To be fair, in his op-ed in the Journal, the president echoes that talk, placing blame for the financial crisis on inadequate regulations. "A lack of proper oversight and transparency nearly led to the collapse of the financial markets and a full-scale Depression," he writes. But that line, true and necessary as it may be, comes as a brief qualifier in a piece that effectively reprimands bureaucrats for impinging on national prosperity.
This is of more than symbolic import. Here is the president, blaming too many rules for economic malaise just as federal agencies are tasked with writing the granular-level language that will implement new laws -- not least, the landmark Dodd-Frank package of financial-system reforms.

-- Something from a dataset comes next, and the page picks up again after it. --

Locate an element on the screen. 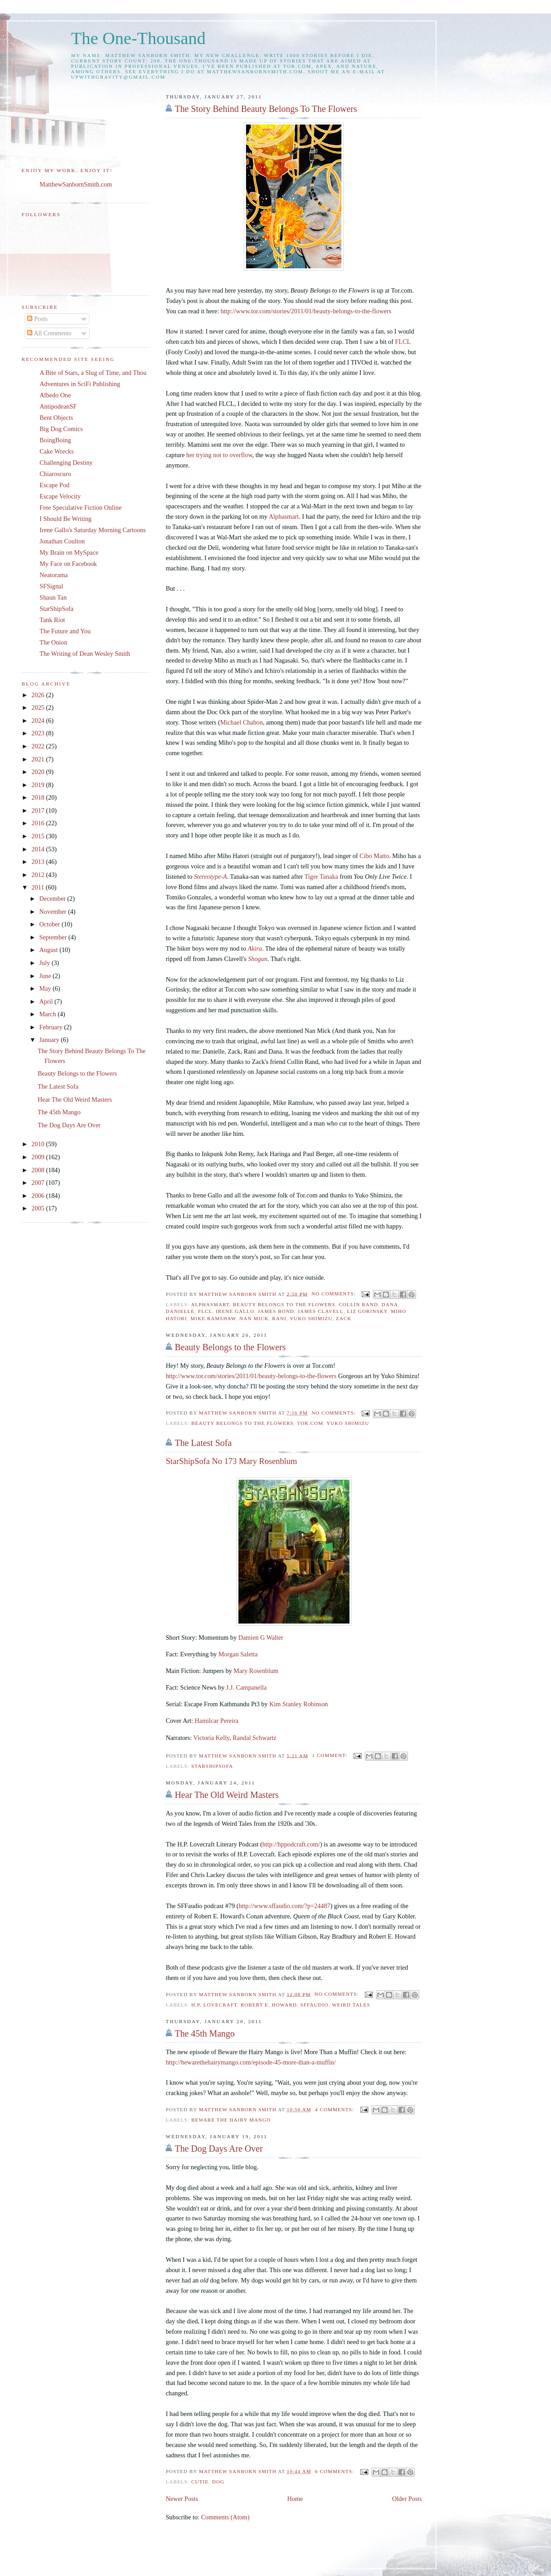 The image size is (551, 2576). March is located at coordinates (48, 1014).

After a bruising fight in Congress, the resulting law may well be too riddled with gaps to prevent the next financial crisis. The real action has shifted to the agency level, where an army of financial-industry lobbyists will be seeking to massage every sentence of proposed code to maintain the status quo -- one in which Wall Street has been able to gamble and harvest the winnings while sticking the losses on taxpayers and working people. This is the moment in which the president has chosen to opine, warning that regulations are sapping the economy of vitality.

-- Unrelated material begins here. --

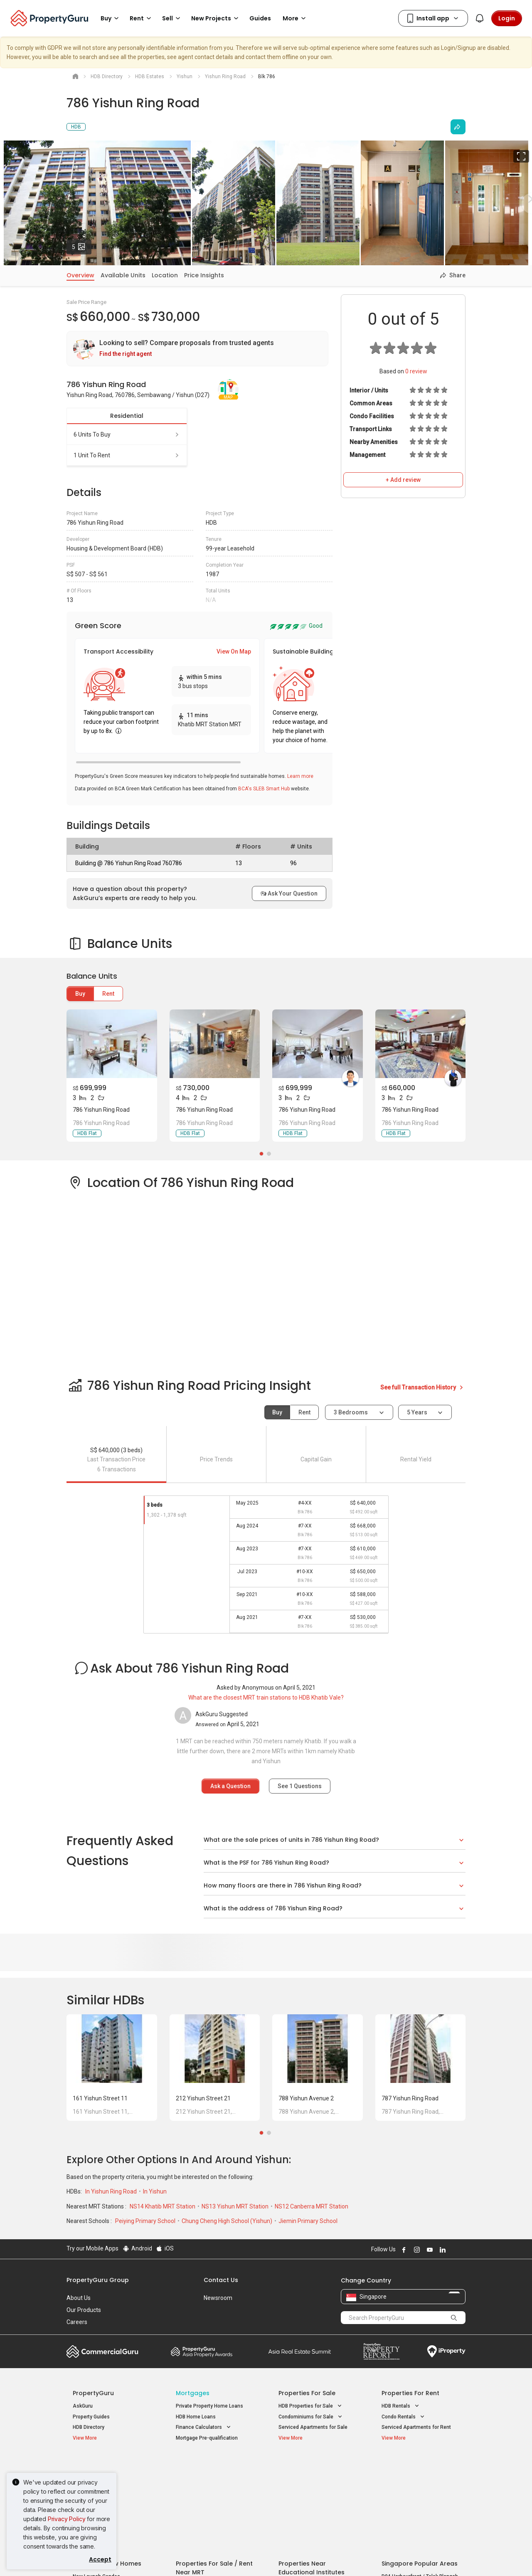 The image size is (532, 2576). What do you see at coordinates (216, 18) in the screenshot?
I see `New Projects [button]` at bounding box center [216, 18].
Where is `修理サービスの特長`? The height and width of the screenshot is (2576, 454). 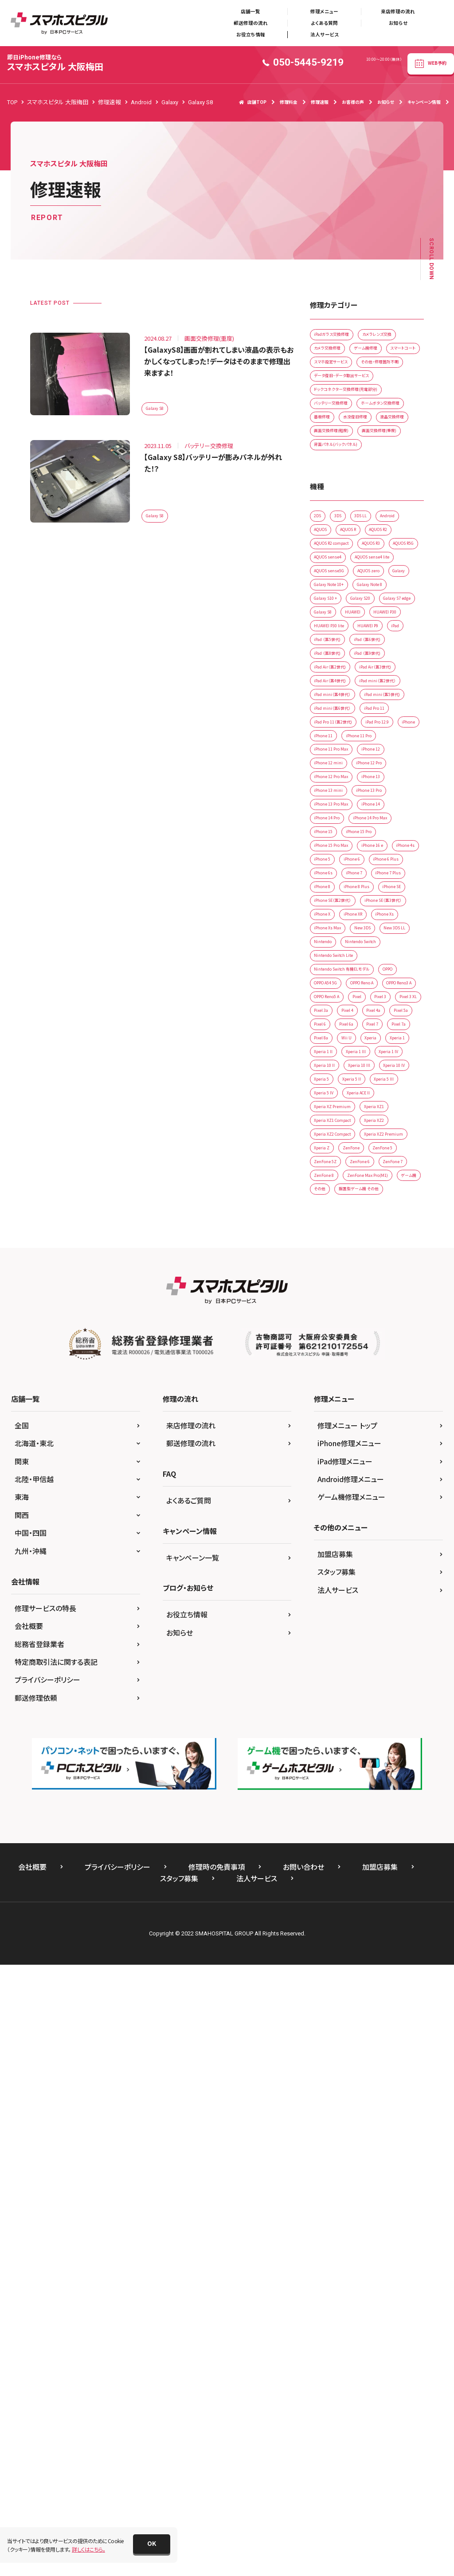 修理サービスの特長 is located at coordinates (45, 2270).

This heaps fresh risk on one of the few areas in which the president can actually claim victory: he and his team helped stave off a full-scale meltdown in the financial system. This is something the administration has been quick to remind us of as it has bristled in the face of criticism that it has accomplished little for homeowners threatened with foreclosure or jobless people eager for work. This achievement is clearly significant, and yet nowhere near enough. And now it is imperiled by the president's new fable: How regulation killed American jobs. The regulators tasked with writing rules to minimize risk of the next crisis have been cast as props in Obama's new performance designed to ingratiate himself with checkbook-wielding chiefs of finance.

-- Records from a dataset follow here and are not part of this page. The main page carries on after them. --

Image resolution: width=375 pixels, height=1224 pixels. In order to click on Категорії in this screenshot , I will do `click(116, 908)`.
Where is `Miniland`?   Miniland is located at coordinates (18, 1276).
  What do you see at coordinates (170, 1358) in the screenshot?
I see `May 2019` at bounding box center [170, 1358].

Unfortunately, this is not the first time Obama has opted for a misleading storyline in pursuit of new allies. A few weeks ago, grasping for a way to prove his sincerity on the goal of cutting the federal budget deficit, he announced pay cuts for federal bureaucrats. This, too, was a brazen bit of pandering, because federal salaries barely amount to a rounding error compared to the items that are a real drain on federal funds -- the military, social security, Medicare. (And never mind that the president soon cut a deal with Republicans that added $900 billion to the deficit to extend tax cuts for wealthy Americans.)
The result of this stagecraft was to reinforce the misleading notion, advanced chiefly by Republicans, that government spending is to blame for the nation's troubles. And that simply made it harder to do what is ultimately required to put a good-sized dent in our troubles: spend more money now, on the right things -- large-scale infrastructure projects to put people back to work; and research to help enable fresh innovation that can nurture new businesses and industries that will produce paychecks. In short, invest in generating economic growth now to produce the funds needed to pay down the debt later.
Instead, Obama opted for short-term political expediency -- look tough on the deficit by blaming fat bureaucrats -- while amplifying the wrong-headed idea that reckless government spending is the problem.
Now he has done it again, throwing a bone to financial lobbyists and their brethren in other industries while burying truth. Unable to point to real gains in fixing the economy, Obama instead engages in the time-honored tradition of the troubled chieftain: rewriting history, and thereby seeking votes at the expense of the public good.